Sunday, March 09, 2008

User Fees
For our national forest land. You know the land we already own.

Though the new and increased fees still account for a small part of the agencies’ overall budgets, they have riled elected officials and environmental and recreation groups across the West. The critics complain that there has been insufficient public involvement in the changes — imposed at hundreds of locations over the past three years or so — and suggest that they reflect a significant shift in federal policy to a market-based approach from one of managing sites for public benefit.

Unlike the National Park Service, which has routinely charged admission and other fees at its parks, the Forest Service, Bureau of Land Management and other federal agencies have historically been less aggressive in imposing such assessments.

“Our government wants to charge us $5 or $10 to go for a walk in the woods — our woods,” said Kitty Benzar of the Western Slope No-Fee Coalition, in Durango, Colo. “We don’t think it’s right.”

Senator Max Baucus, Democrat of Montana, has introduced a bill that would repeal the authority of the Forest Service and other agencies to raise or institute many of the fees.

“The authority given land managers is being abused,” Mr. Baucus said. “They are using it to pad their budgets at the expense of the public. I think it’s just wrong.”

The Republicans added a provision in a large appropriations bill with no debate on the subject.

The 1965 rules were repealed in late 1996 by the Recreational Fee Demonstration Program that came to be known as Fee Demo. Originally limited to a 2-year experiment at no more than 100 sites, Fee Demo was repeatedly expanded and extended, but met increasing public resistance. By 2004, there was so much opposition to Fee Demo that another extension was unlikely to pass, and the program was set to expire. Instead, Representative Ralph Regula (R-OH) attached the Federal Lands Recreation Enhancement Act to a must-pass omnibus appropriations bill, which went into effect on December 8, 2004.
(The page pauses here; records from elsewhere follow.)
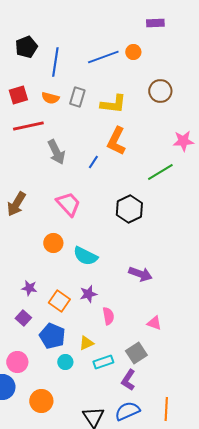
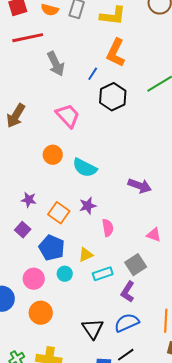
black hexagon: (129, 209) -> (113, 97), moved
pink circle: (17, 362) -> (34, 279), moved

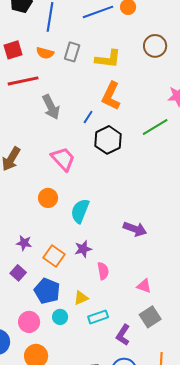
cyan semicircle: (85, 168) -> (80, 211), turned 85
pink triangle: (154, 235) -> (144, 286), moved
gray square: (136, 265) -> (150, 317), moved

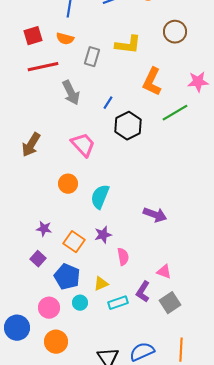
gray rectangle: (72, 52) -> (92, 57), moved
orange L-shape: (111, 96) -> (152, 82), moved
purple L-shape: (123, 335) -> (143, 292), moved

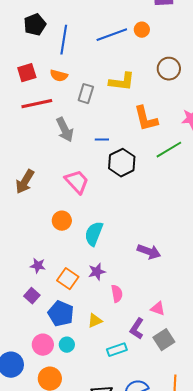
orange L-shape: (152, 82) -> (146, 119), turned -40
blue line: (108, 103) -> (102, 140), turned 56
cyan circle: (80, 303) -> (67, 345), moved
cyan rectangle: (118, 303) -> (117, 350), moved

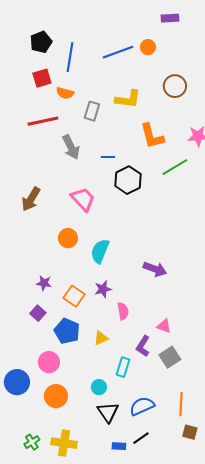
red square: (27, 73) -> (42, 78), moved
cyan circle: (67, 345) -> (99, 387), moved
cyan rectangle: (117, 350) -> (123, 367), turned -54

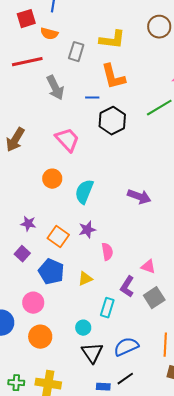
orange L-shape: (152, 136) -> (113, 77), moved
purple arrow: (155, 269) -> (139, 197), moved
green cross: (32, 442) -> (16, 383), turned 35

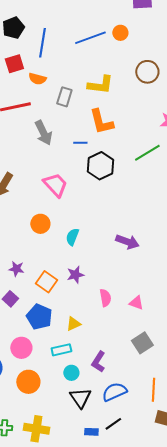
cyan semicircle: (84, 192) -> (72, 237), size x0.7
pink semicircle: (107, 252) -> (105, 298), moved
pink triangle: (148, 267) -> (136, 303), moved
purple L-shape: (127, 287) -> (98, 362), moved
cyan rectangle: (107, 308) -> (61, 350), moved, turned 60

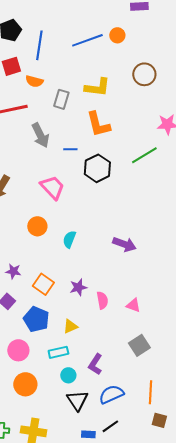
blue line: (80, 143) -> (70, 149), moved
purple star: (75, 275) -> (78, 287), moved

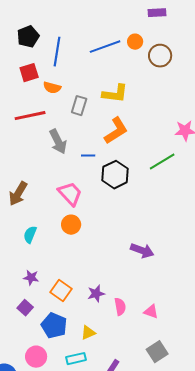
brown circle: (144, 74) -> (160, 56), moved
orange L-shape: (98, 124) -> (116, 131), turned -108
orange circle: (37, 226) -> (71, 225), moved
cyan semicircle: (69, 239) -> (30, 235), moved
FLREA, known to its detractors as the Recreation Access Tax, or RAT, replaced Fee Demo with a permanent fee program. It was never debated on the floor of the House and was not even introduced in the Senate. Under FLREA, access fees have multiplied, visitation has declined, recreational facilities that cannot pay their own way in fees have been closed, and fee revenue has replaced public funds at the local level.

"Recreation user fees were originally sold as a way for the agencies to raise supplemental funds to address their backlogged maintenance," according to Benzar. "Instead, fee revenue was used for day-to-day operations and to build facilities that have only added to long-term maintenance needs. And now we are facing thousands of site closures and being told they are necessary because there is still no money for the backlog."


I'm sure they would like to privatize all public land. Wild Wilderness has more info and a blog on the issue.